Wirtschaftsnobelpreisträger Joseph Stiglitz über Wege aus der weltweiten Krise

Joseph Stiglitz war Professor für Volkswirtschaft und ist als Autor tätig. In seinem neuen Buch »Der Preis der Ungleichheit. Wie die Spaltung der Gesellschaft unsere Zukunft bedroht« (Siedler Verlag, 24,99 Euro) widmet sich der Ökonom der größer werdenden Schere zwischen Arm und Reich. Im Berliner Hotel de Rome stellte er sein Buch dieser Tage vor. Mit ihm sprachen für »nd« Martin Ling und Simon Poelchau.

nd: Professor Stiglitz, der Ökonom Nouriel Roubini sagt zur Eurokrise, dass es eine schlechte Strategie sei, das Haus zu riskieren, um die Garage zu retten. Sollte die Europäische Union nicht lieber Griechenland aus der Eurozone entlassen?
Ich denke, dass Roubinis Sicht am Hauptproblem der Eurozone vorbeizielt. Wäre Griechenland das einzige Problem, würde sich Europa nicht in einer solchen tiefen Krise befinden. Die großen Probleme sind Spanien und Italien. Ohne diese Länder in der Eurozone wäre Europa ein anderes Europa.

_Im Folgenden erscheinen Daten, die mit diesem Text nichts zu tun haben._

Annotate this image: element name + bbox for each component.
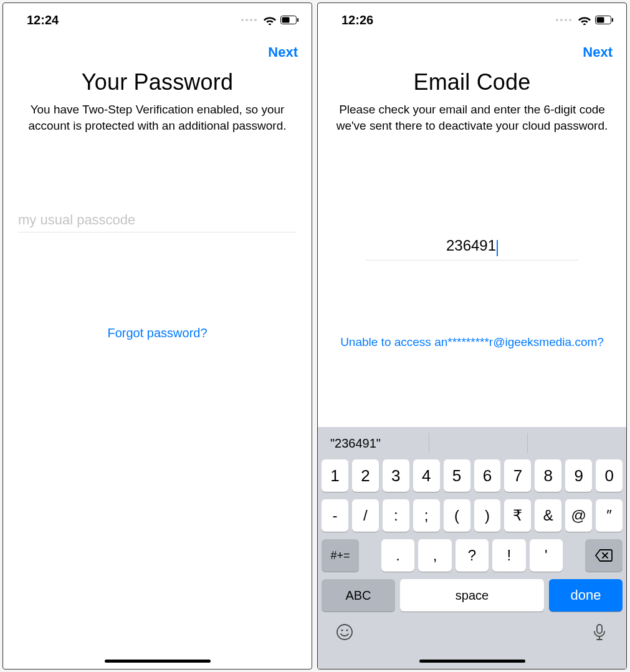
- status-icons: [241, 15, 299, 25]
- svg-rect-2: [297, 18, 298, 22]
- key-comma[interactable]: ,: [418, 539, 451, 572]
- key-5[interactable]: 5: [444, 459, 470, 492]
- key-row-1: 1 2 3 4 5 6 7 8 9 0: [318, 459, 626, 492]
- key-6[interactable]: 6: [474, 459, 501, 492]
- key-rparen[interactable]: ): [474, 499, 501, 532]
- key-0[interactable]: 0: [596, 459, 623, 492]
- key-semicolon[interactable]: ;: [413, 499, 440, 532]
- key-apostrophe[interactable]: ': [530, 539, 563, 572]
- page-subtitle: You have Two-Step Verification enabled, …: [3, 95, 312, 133]
- key-amp[interactable]: &: [535, 499, 561, 532]
- unable-access-link[interactable]: Unable to access an*********r@igeeksmedi…: [318, 335, 626, 349]
- cellular-dots-icon: [241, 19, 257, 21]
- key-dash[interactable]: -: [322, 499, 348, 532]
- key-7[interactable]: 7: [504, 459, 531, 492]
- svg-rect-5: [612, 18, 613, 22]
- key-9[interactable]: 9: [565, 459, 592, 492]
- key-slash[interactable]: /: [352, 499, 379, 532]
- page-title: Email Code: [318, 69, 626, 95]
- nav-bar: Next: [3, 33, 312, 65]
- status-time: 12:26: [341, 13, 373, 27]
- key-row-2: - / : ; ( ) ₹ & @ ″: [318, 499, 626, 532]
- code-input[interactable]: 236491: [446, 237, 496, 254]
- key-period[interactable]: .: [381, 539, 414, 572]
- key-exclaim[interactable]: !: [492, 539, 525, 572]
- key-abc[interactable]: ABC: [322, 579, 395, 612]
- battery-icon: [280, 16, 299, 24]
- suggestion-2[interactable]: [429, 433, 528, 453]
- next-button[interactable]: Next: [268, 44, 298, 60]
- status-time: 12:24: [27, 13, 59, 27]
- key-8[interactable]: 8: [535, 459, 561, 492]
- key-done[interactable]: done: [549, 579, 623, 612]
- key-2[interactable]: 2: [352, 459, 379, 492]
- key-colon[interactable]: :: [383, 499, 409, 532]
- nav-bar: Next: [318, 33, 626, 65]
- key-space[interactable]: space: [400, 579, 544, 612]
- backspace-icon: [594, 549, 613, 562]
- phone-left: 12:24 Next Your Password You have Two-St…: [2, 2, 312, 670]
- password-input[interactable]: [18, 212, 297, 228]
- suggestion-1[interactable]: "236491": [318, 433, 429, 453]
- svg-point-7: [341, 629, 343, 631]
- key-3[interactable]: 3: [383, 459, 409, 492]
- key-lparen[interactable]: (: [444, 499, 470, 532]
- mic-icon[interactable]: [590, 623, 609, 641]
- key-symbols[interactable]: #+=: [322, 539, 359, 572]
- spacer: [566, 539, 581, 572]
- forgot-password-link[interactable]: Forgot password?: [3, 326, 312, 340]
- key-at[interactable]: @: [565, 499, 592, 532]
- wifi-icon: [578, 15, 591, 25]
- text-caret: [497, 240, 498, 256]
- svg-point-6: [337, 625, 352, 640]
- suggestion-3[interactable]: [528, 433, 626, 453]
- keyboard: "236491" 1 2 3 4 5 6 7 8 9 0 - / : ; ( )…: [318, 427, 626, 669]
- next-button[interactable]: Next: [583, 44, 613, 60]
- page-title: Your Password: [3, 69, 312, 95]
- emoji-icon[interactable]: [335, 623, 354, 641]
- home-indicator[interactable]: [105, 660, 211, 663]
- home-indicator[interactable]: [419, 660, 525, 663]
- code-input-wrap[interactable]: 236491: [365, 233, 579, 261]
- phone-right: 12:26 Next Email Code Please check your …: [317, 2, 627, 670]
- key-row-4: ABC space done: [318, 579, 626, 612]
- key-backspace[interactable]: [585, 539, 623, 572]
- status-bar: 12:26: [318, 3, 626, 33]
- password-input-wrap: [18, 208, 297, 233]
- spacer: [363, 539, 378, 572]
- suggestion-bar: "236491": [318, 427, 626, 459]
- key-row-3: #+= . , ? ! ': [318, 539, 626, 572]
- key-doubleprime[interactable]: ″: [596, 499, 623, 532]
- status-icons: [556, 15, 614, 25]
- keyboard-footer: [318, 620, 626, 641]
- key-4[interactable]: 4: [413, 459, 440, 492]
- key-question[interactable]: ?: [456, 539, 489, 572]
- page-subtitle: Please check your email and enter the 6-…: [318, 95, 626, 133]
- key-rupee[interactable]: ₹: [504, 499, 531, 532]
- status-bar: 12:24: [3, 3, 312, 33]
- svg-rect-4: [597, 17, 604, 23]
- key-1[interactable]: 1: [322, 459, 348, 492]
- svg-rect-9: [597, 625, 602, 633]
- svg-point-8: [346, 629, 348, 631]
- svg-rect-1: [282, 17, 290, 23]
- wifi-icon: [263, 15, 277, 25]
- cellular-dots-icon: [556, 19, 571, 21]
- battery-icon: [595, 16, 614, 24]
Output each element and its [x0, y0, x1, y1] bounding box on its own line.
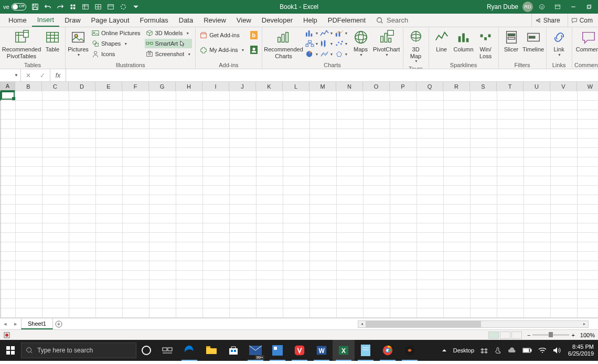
cell[interactable]	[390, 290, 417, 299]
cell[interactable]	[123, 299, 150, 308]
cell[interactable]	[444, 157, 471, 167]
cell[interactable]	[69, 299, 96, 308]
radar-chart-button[interactable]: ▼	[335, 49, 348, 59]
cell[interactable]	[42, 261, 69, 271]
cell[interactable]	[1, 195, 16, 205]
cell[interactable]	[497, 186, 524, 195]
column-header[interactable]: G	[149, 82, 176, 91]
cell[interactable]	[283, 110, 310, 120]
cell[interactable]	[283, 205, 310, 214]
cell[interactable]	[310, 271, 337, 280]
task-view-button[interactable]	[156, 340, 178, 361]
cell[interactable]	[444, 129, 471, 138]
cell[interactable]	[417, 91, 444, 101]
cell[interactable]	[578, 308, 598, 318]
cell[interactable]	[1, 261, 16, 271]
cell[interactable]	[283, 120, 310, 129]
cell[interactable]	[337, 186, 364, 195]
cell[interactable]	[203, 148, 230, 157]
cell[interactable]	[96, 138, 123, 148]
cell[interactable]	[471, 129, 497, 138]
zoom-level[interactable]: 100%	[580, 332, 595, 338]
hierarchy-chart-button[interactable]: ▼	[305, 39, 319, 48]
cell[interactable]	[1, 290, 16, 299]
cell[interactable]	[96, 186, 123, 195]
cell[interactable]	[230, 205, 257, 214]
screenshot-button[interactable]: Screenshot▼	[145, 49, 193, 59]
cell[interactable]	[471, 233, 497, 242]
cell[interactable]	[578, 233, 598, 242]
page-break-view-button[interactable]	[511, 331, 522, 339]
cell[interactable]	[203, 261, 230, 271]
cell[interactable]	[16, 252, 42, 261]
recommended-pivottables-button[interactable]: Recommended PivotTables	[2, 28, 41, 60]
cell[interactable]	[551, 280, 578, 290]
cell[interactable]	[123, 120, 150, 129]
sheet-tab-1[interactable]: Sheet1	[21, 318, 53, 329]
cell[interactable]	[471, 176, 497, 186]
cell[interactable]	[578, 195, 598, 205]
cell[interactable]	[203, 280, 230, 290]
column-header[interactable]: D	[69, 82, 95, 91]
column-header[interactable]: C	[42, 82, 69, 91]
cell[interactable]	[337, 214, 364, 223]
cell[interactable]	[203, 242, 230, 252]
cell[interactable]	[471, 148, 497, 157]
cell[interactable]	[578, 290, 598, 299]
cell[interactable]	[150, 167, 176, 176]
cell[interactable]	[96, 91, 123, 101]
cell[interactable]	[257, 91, 283, 101]
cell[interactable]	[417, 308, 444, 318]
cell[interactable]	[337, 308, 364, 318]
tab-draw[interactable]: Draw	[59, 14, 86, 27]
cell[interactable]	[42, 242, 69, 252]
cell[interactable]	[524, 233, 551, 242]
column-header[interactable]: O	[363, 82, 390, 91]
timeline-button[interactable]: Timeline	[523, 28, 544, 54]
cell[interactable]	[16, 157, 42, 167]
column-header[interactable]: S	[470, 82, 497, 91]
cell[interactable]	[16, 148, 42, 157]
cell[interactable]	[96, 205, 123, 214]
cell[interactable]	[96, 120, 123, 129]
cell[interactable]	[578, 176, 598, 186]
cell[interactable]	[257, 299, 283, 308]
normal-view-button[interactable]	[488, 331, 499, 339]
cell[interactable]	[69, 242, 96, 252]
cell[interactable]	[310, 252, 337, 261]
cell[interactable]	[471, 308, 497, 318]
cell[interactable]	[417, 120, 444, 129]
cell[interactable]	[337, 205, 364, 214]
cell[interactable]	[337, 157, 364, 167]
cell[interactable]	[150, 186, 176, 195]
cell[interactable]	[96, 157, 123, 167]
cell[interactable]	[230, 120, 257, 129]
cell[interactable]	[497, 129, 524, 138]
cell[interactable]	[69, 195, 96, 205]
cell[interactable]	[150, 261, 176, 271]
cell[interactable]	[257, 205, 283, 214]
line-chart-button[interactable]: ▼	[320, 28, 334, 38]
cell[interactable]	[257, 271, 283, 280]
cell[interactable]	[444, 195, 471, 205]
column-header[interactable]: M	[309, 82, 336, 91]
cell[interactable]	[444, 167, 471, 176]
user-avatar[interactable]: RD	[522, 2, 533, 12]
cell[interactable]	[551, 186, 578, 195]
cell[interactable]	[1, 214, 16, 223]
tray-wifi-icon[interactable]	[536, 340, 549, 361]
cell[interactable]	[42, 290, 69, 299]
cell[interactable]	[444, 148, 471, 157]
hscroll-left[interactable]: ◂	[358, 321, 366, 327]
cell[interactable]	[390, 261, 417, 271]
cell[interactable]	[471, 120, 497, 129]
cell[interactable]	[497, 195, 524, 205]
cell[interactable]	[337, 242, 364, 252]
cell[interactable]	[497, 261, 524, 271]
cell[interactable]	[123, 261, 150, 271]
cell[interactable]	[16, 138, 42, 148]
cell[interactable]	[551, 195, 578, 205]
cell[interactable]	[497, 120, 524, 129]
cell[interactable]	[417, 101, 444, 110]
cell[interactable]	[364, 101, 390, 110]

Ist die Eurozone in ihrer jetzigen Form zu halten?
Europa muss sich die Frage stellen, welchen Charakter es haben will. Der Kernpunkt ist die Struktur der Eurozone. Es gibt einen gemeinsamen Binnenmarkt, aber kein gemeinsames Finanz- und Fiskalsystem. Derzeit gibt es eine Kapitalflucht aus spanischen Banken. Das schwächt Spanien und die Möglichkeiten der spanischen Regierung, die Banken zu retten. Was wir erleben, i...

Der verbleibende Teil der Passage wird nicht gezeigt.